Exercise brief - Pictures are not part of the answer. Return the lines from the one containing "шлом, выяснить, как мечтал Леопольд фон" through the end of the data, both included, exactly as they appear.

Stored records
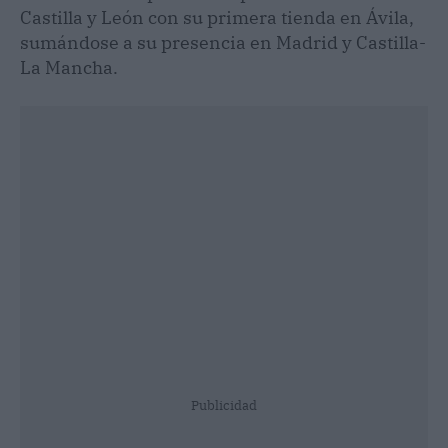
Castilla y León con su primera tienda en Ávila,
sumándose a su presencia en Madrid y Castilla-
La Mancha.
Publicidad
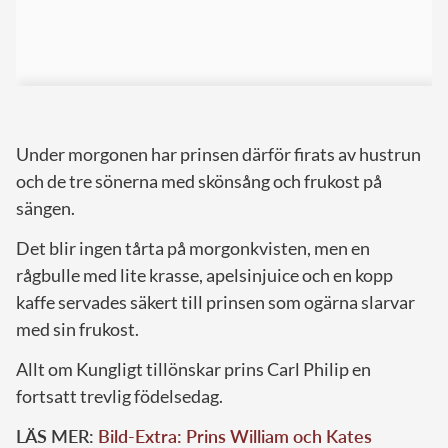
Under morgonen har prinsen därför firats av hustrun
och de tre sönerna med skönsång och frukost på
sängen.
Det blir ingen tårta på morgonkvisten, men en
rågbulle med lite krasse, apelsinjuice och en kopp
kaffe servades säkert till prinsen som ogärna slarvar
med sin frukost.
Allt om Kungligt tillönskar prins Carl Philip en
fortsatt trevlig födelsedag.
LÄS MER:
Bild-Extra: Prins William och Kates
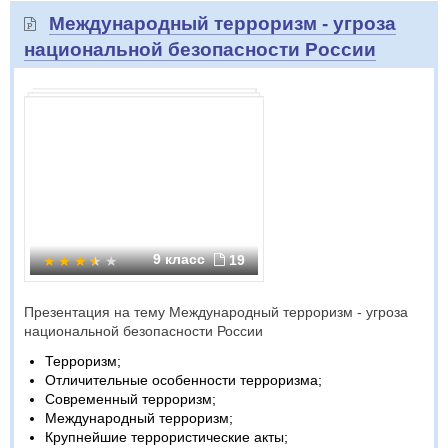
Международный терроризм - угроза
национальной безопасности России
9 класс
19
Презентация на тему Международный терроризм - угроза
национальной безопасности России
Терроризм;
Отличительные особенности терроризма;
Современный терроризм;
Международный терроризм;
Крупнейшие террористические акты;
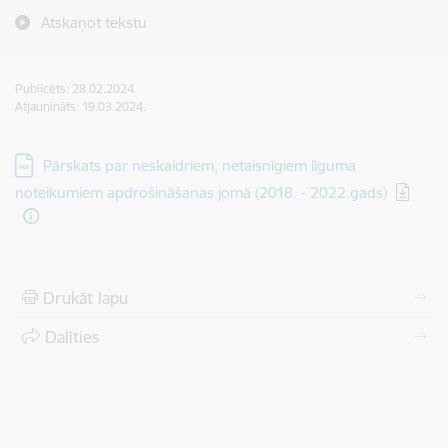
Atskaņot tekstu
Publicēts: 28.02.2024.
Atjaunināts: 19.03.2024.
Lejupielādēt:
Pārskats par neskaidriem, netaisnīgiem līguma
noteikumiem apdrošināšanas jomā (2018. - 2022.gads)
Drukāt lapu
Dalīties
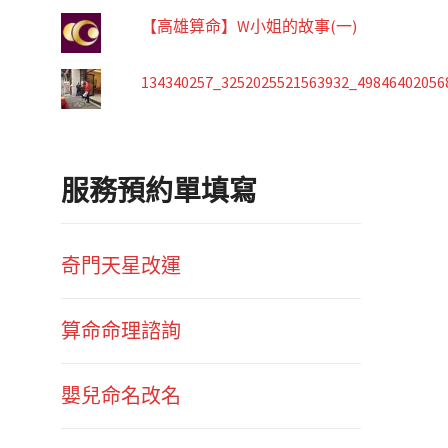
【高雄算命】W小姐的故事(一)
134340257_3252025521563932_49846402056
服務預約單填寫
奇門天星改運
算命命理諮詢
嬰兒命名改名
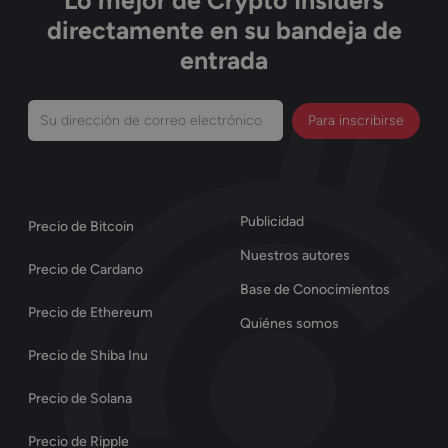
Lo mejor de Crypto Insiders
directamente en su bandeja de
entrada
Su
dirección
de
correo
Publicidad
Precio de Bitcoin
electrónico
Nuestros autores
(Obligatorio)
Precio de Cardano
Base de Conocimientos
Precio de Ethereum
Quiénes somos
Precio de Shiba Inu
Precio de Solana
Precio de Ripple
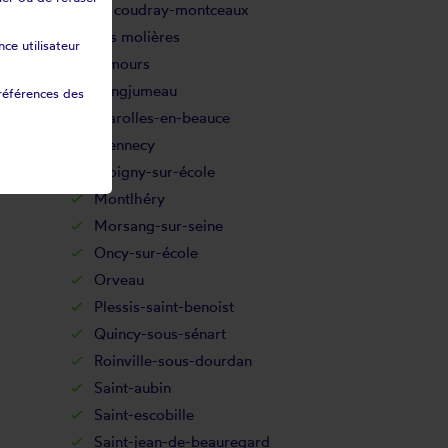
Le coudray-montceaux
Les molières
ce utilisateur
Limours
Longjumeau
références des
Marolles-en-beauce
Mennecy
Moigny-sur-école
Montlhéry
Morsang-sur-seine
Oncy-sur-école
Orveau
Plessis-saint-benoist
Quincy-sous-sénart
Roinville-sous-dourdan
Saint-aubin
Saint-escobille
Saint-jean-de-beauregard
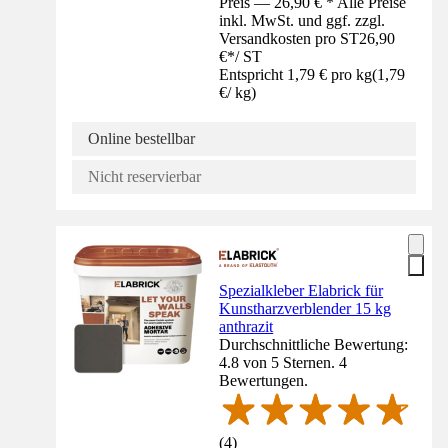
Preis — 26,90 € * Alle Preise
inkl. MwSt. und ggf. zzgl.
Versandkosten pro ST
26,90
€
*
/
ST
Entspricht 1,79 € pro kg
(
1,79
€
/
kg
)
Online bestellbar
Nicht reservierbar
Spezialkleber Elabrick für
Kunstharzverblender 15 kg
anthrazit
Durchschnittliche Bewertung:
4.8 von 5 Sternen. 4
Bewertungen.
(
4
)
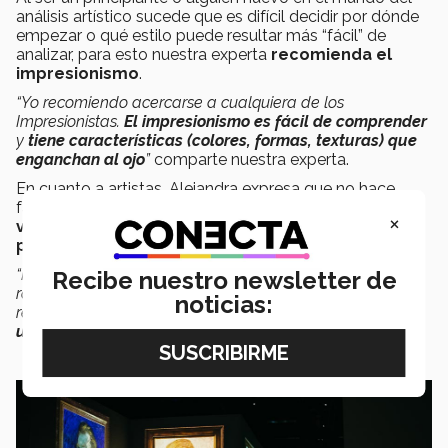
análisis artístico sucede que es difícil decidir por dónde
empezar o qué estilo puede resultar más “fácil” de
analizar, para esto nuestra experta
recomienda el
impresionismo
.
“Yo recomiendo acercarse a cualquiera de los
Impresionistas.
El impresionismo es fácil de comprender
y
tiene características (colores, formas, texturas) que
enganchan al ojo
”
comparte nuestra experta.
En cuanto a artistas, Alejandra expresa que no hace
falta centrarse en uno como tal pues existe una
×
variedad muy grande de artistas de los cuales se
puede aprender.
“Puede ser un
artista moderno
o
contemporáneo
con
Recibe nuestro newsletter de
raíces fuertes, como
José Guadalupe Posada
. Hay que
noticias:
recordar que
lo más local se convierte en lo más
universal
”
explica la Arquitecta.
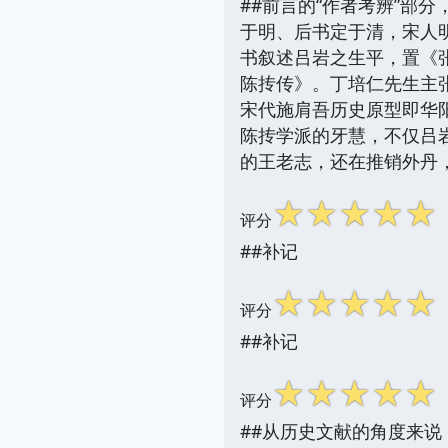
##前言的“作者考辨”部
于明、后书定于清，宋人
书叙述吕岩之生平，置《
陈抟传》。丁培仁先生主
宋代施肩吾历史原型即华
陈抟学派的牙慧，不仅吕
的王老志，还在推销外丹
☆
☆
☆
☆
☆
评分
##补记
☆
☆
☆
☆
☆
评分
##补记
☆
☆
☆
☆
☆
评分
##从历史文献的角度来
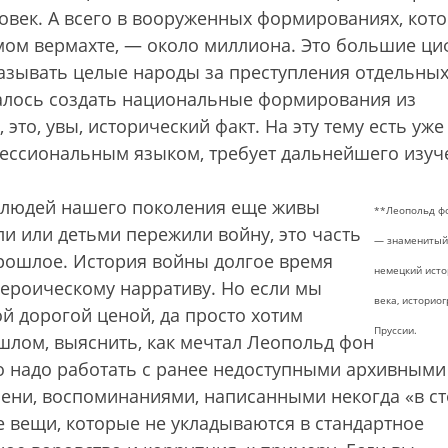
ловек. А всего в вооруженных формированиях, кот
амом вермахте, — около миллиона. Это большие ци
азывать целые народы за преступления отдельны
удалось создать национальные формирования из
это, увы, исторический факт. На эту тему есть уже
фессиональным языком, требует дальнейшего изуч
 У людей нашего поколения еще живы
*
*
Леопольд ф
и или детьми пережили войну, это часть
— знаменитый
прошлое. История войны долгое время
немецкий исто
героическому нарративу. Но если мы
века, историо
ой дорогой ценой, да просто хотим
Пруссии.
шлом, выяснить, как мечтал Леопольд фон
 то надо работать с ранее недоступными архивными
ени, воспоминаниями, написанными некогда «в ст
ие вещи, которые не укладываются в стандартное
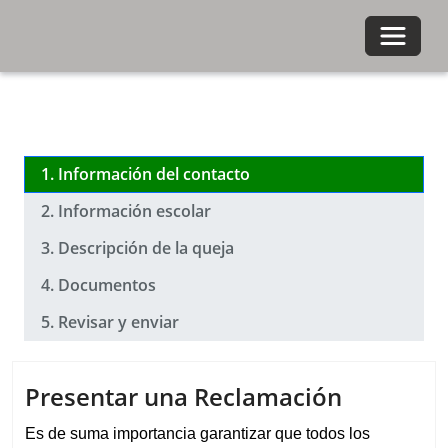
Toggle 
1. Información del contacto
2. Información escolar
3. Descripción de la queja
4. Documentos
5. Revisar y enviar
1. Información del contacto
Presentar una Reclamación
Es de suma importancia garantizar que todos los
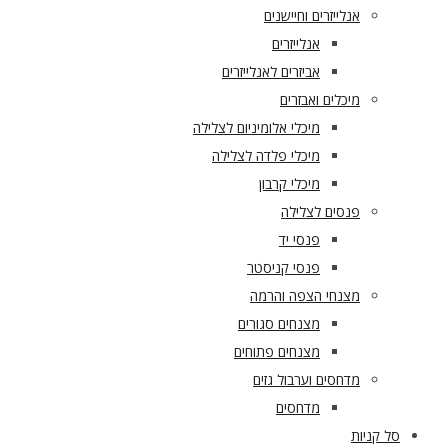
אנלייזרים וחיישנים
אנלייזרים
אביזרים לאנלייזרים
מיכלים ואבזרים
מיכלי אלומיניום לצלילה
מיכלי פלדה לצלילה
מיכלי קרבון
פנסים לצלילה
פנסי יד
פנסי קניסטר
מצנחי הצפה והרמה
מצנחים סגורים
מצנחים פתוחים
מדחסים וערבול גזים
מדחסים
סל קניות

Solution below -
шлом, выяснить, как мечтал Леопольд фон
 то надо работать с ранее недоступными архивными
ени, воспоминаниями, написанными некогда «в ст
ие вещи, которые не укладываются в стандартное
Toggle 
1. Información del contacto
2. Información escolar
3. Descripción de la queja
4. Documentos
5. Revisar y enviar
1. Información del contacto
Presentar una Reclamación
Es de suma importancia garantizar que todos los
אנלייזרים וחיישנים
אנלייזרים
אביזרים לאנלייזרים
מיכלים ואבזרים
מיכלי אלומיניום לצלילה
מיכלי פלדה לצלילה
מיכלי קרבון
פנסים לצלילה
פנסי יד
פנסי קניסטר
מצנחי הצפה והרמה
מצנחים סגורים
מצנחים פתוחים
מדחסים וערבול גזים
מדחסים
סל קניות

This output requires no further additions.